A paper based on the Community Conversation of 18 April 2007 at Fritz Creek General Store prepared for the Pratt Museum by Dr. Deland S. Anderson

Thirteen women and two men showed up at the Fritz Creek General Store to talk about men. Only half of the men spoke. All of the women did. Most of what they said was drawn from their own experiences of living in a “man’s world.” The ages of the participants spanned seven or eight decades. And these women came from all walks of life. What they had to say, then, covered a broad range. They spoke to their experiences as combat nurses, single mothers, army mechanics, executives, teachers, scientists, and housewives. A common thread in their remarks was the liberalizing of laws and social norms during the past half century that had opened up new educational and career possibilities for women. Differences emerged, however, about how far that liberalizing had come or how far it should go. Concerns were voiced about the wage gap that persists between men and women even in the same field of work. At the same time some bemoaned the loss of chivalry in today’s society. The group wrestled with the difficult problem of preserving gender roles while promoting equality. THE MAN WHO SPOKE commented on this. His rural upbringing in the Deep South had provided him with a code of chivalry that was clearly out dated or otherwise misplaced in Alaska. He said he had to quickly re-tool his social skills in order not to be perceived as a chauvinist for offering to “help a lady”, for example, when she was a fully capable Alaskan woman who might well resent the offer. There is a local joke on this score: Homer, Alaska where men are men and women are too.

If you work in this town, chances are your boss is a woman. If you are a woman, that’s one thing. If you’re a man, it’s different. It’s different because most mature men today don’t know how to work for a woman. They have the wrong role models, images, and ideals because they grew up in a time when the boss was a man. Now, as it sometimes turns out, the boss is a woman and she resents the fact that you are a man.
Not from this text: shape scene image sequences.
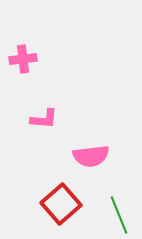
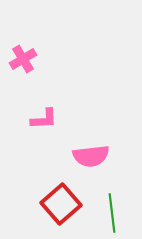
pink cross: rotated 24 degrees counterclockwise
pink L-shape: rotated 8 degrees counterclockwise
green line: moved 7 px left, 2 px up; rotated 15 degrees clockwise
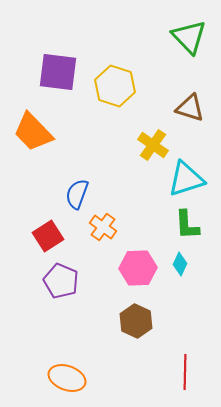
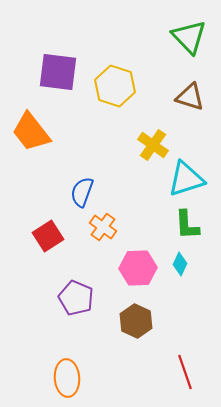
brown triangle: moved 11 px up
orange trapezoid: moved 2 px left; rotated 6 degrees clockwise
blue semicircle: moved 5 px right, 2 px up
purple pentagon: moved 15 px right, 17 px down
red line: rotated 20 degrees counterclockwise
orange ellipse: rotated 66 degrees clockwise
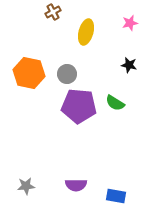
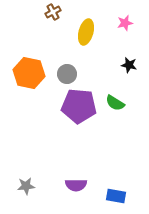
pink star: moved 5 px left
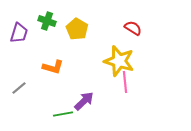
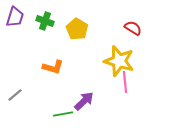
green cross: moved 2 px left
purple trapezoid: moved 4 px left, 16 px up
gray line: moved 4 px left, 7 px down
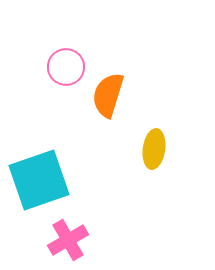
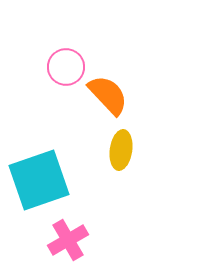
orange semicircle: rotated 120 degrees clockwise
yellow ellipse: moved 33 px left, 1 px down
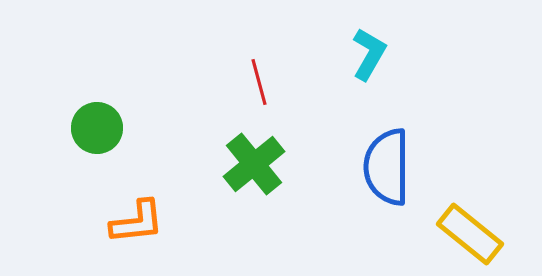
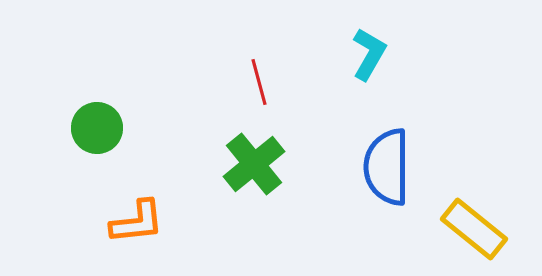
yellow rectangle: moved 4 px right, 5 px up
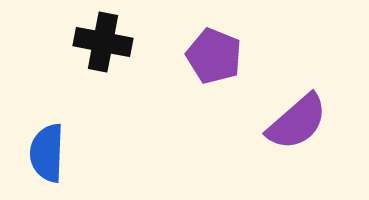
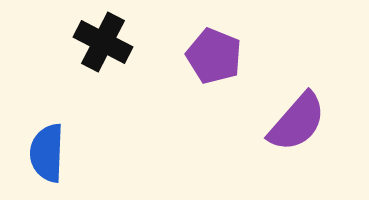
black cross: rotated 16 degrees clockwise
purple semicircle: rotated 8 degrees counterclockwise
Reflection on this situation led some women at the conversation to express sympathy and concern for males today. As they put it, men aren’t sure what to do with themselves any more-- they just know that most of what comes naturally to them is considered wrong. This is largely the perception around the country today, but things are perhaps magnified in our little Cosmic Hamlet by the Sea. And there’s a reason for that. It’s in our history.
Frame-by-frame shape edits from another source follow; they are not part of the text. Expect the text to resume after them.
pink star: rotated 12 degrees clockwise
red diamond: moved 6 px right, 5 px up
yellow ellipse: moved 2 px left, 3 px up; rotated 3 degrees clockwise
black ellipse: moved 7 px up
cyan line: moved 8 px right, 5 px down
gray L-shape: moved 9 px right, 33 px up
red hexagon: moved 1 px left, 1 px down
Look around the town of Homer and you will see something remarkable. Women are in power. The Pratt Museum, Homer Council on the Arts, Homer Foundation, Kachemak Bay Branch of Kenai Peninsula College, US Fish and Wildlife Service Islands and Ocean Visitor Center, NOAA Kasitsna Bay Laboratory, and The Homer Public Library are all under the direction of women. Many non-profit organizations, businesses, and task forces in this community are also headed by women. The two weekly papers in town have women publishers.
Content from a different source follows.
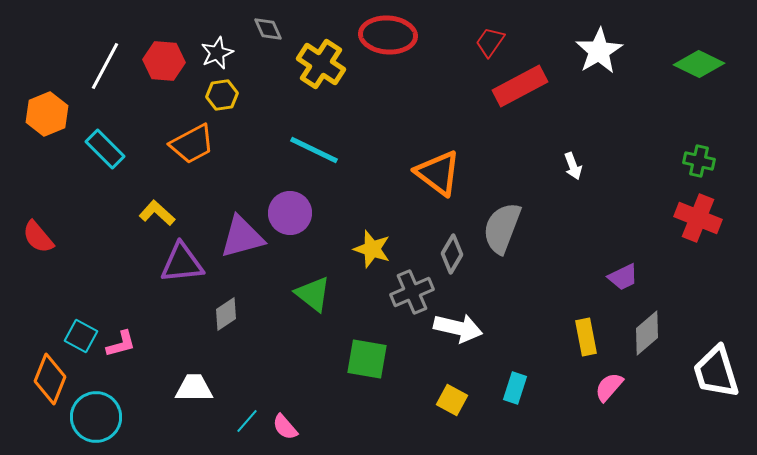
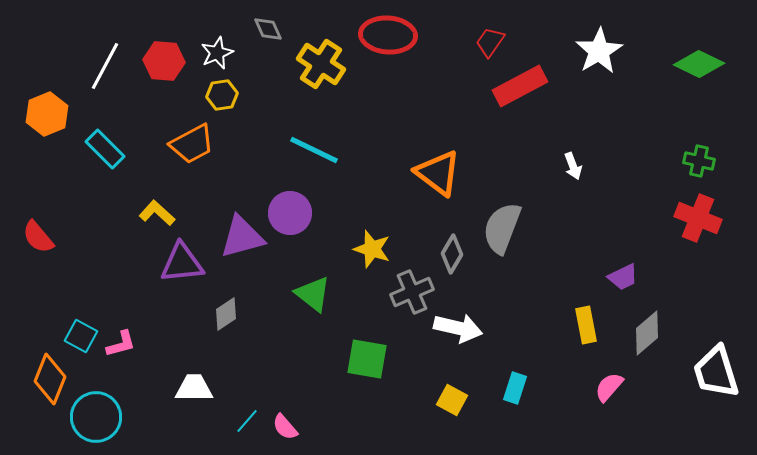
yellow rectangle at (586, 337): moved 12 px up
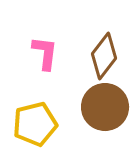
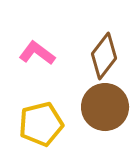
pink L-shape: moved 8 px left; rotated 60 degrees counterclockwise
yellow pentagon: moved 6 px right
By way of contrast, if you want to find a male authority figure in this town, you have only a few places to look: the Post Office, the Principal’s Office, the Police Department, the pulpit, and City Hall.

Some of the elders at the conversation said that the power of women in this area has been conspicuous ever since the homestead days. Back then men often left the homestead to take cash jobs, leaving the women in charge of everything else. For many years Homer’s mayor was Hazel Heath. Ma Walli ran the town’s general store. Even after the homestead period began to wane, this pattern has recurred. During the crab boom of the 70s and 80s, for example, men rushed to sea to reap the bounty. Most women were not strong enough to handle the huge king crab pots, and so they stayed ashore. And they took over the business of running the community. During the non-profit rush of the 90s women again were in the forefront. And today, as Homer, Halibut Cove, Fritz Creek, and Seldovia remake themselves as arts and cultural destinations, women are leading the way.

Women here are empowered in another important sense. Call it the Alaska Factor. Women here skipper boats, fly planes, drive trucks, weld, run heavy equipment, log, wrestle—pretty much whatever they want to do. And few people voice objections. When a household is involved, this means the partner takes on many of the traditionally female roles. One does not have to imagine such scenarios as, “Honey, I’m sick of bucking up logs. I’m going hunting for a few days. Take care of the kids while I’m gone.” And he does.

That means local men, like their female counterparts, tend to be cross-trainers. In a reversal of homestead days, many households now are in the control of the man, while the woman is the one who brings home the cash. This is due not to local conditions primarily, but to nationwide changes. Women have entered the workplace in ever-increasing numbers since World War II. Partly this is due to many women wishing to establish a role for themselves outside of the home, to pursue a profession that does not require apron strings. This is partly due to increasing relative costs of living that have forced both partners to seek work outside the home. This has become the norm rather than the exception in the last generation.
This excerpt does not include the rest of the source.